| Work item |
What lines of the material below hold the string "Lundi"? Copy them out.

| The data |
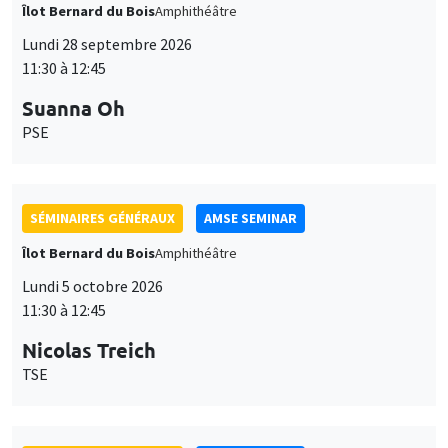
Îlot Bernard du Bois
Amphithéâtre
Lundi 28 septembre 2026
11:30 à 12:45
Suanna Oh
PSE
SÉMINAIRES GÉNÉRAUX
AMSE SEMINAR
Îlot Bernard du Bois
Amphithéâtre
Lundi 5 octobre 2026
11:30 à 12:45
Nicolas Treich
TSE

| Solution for this problem |
Lundi 28 septembre 2026
Lundi 5 octobre 2026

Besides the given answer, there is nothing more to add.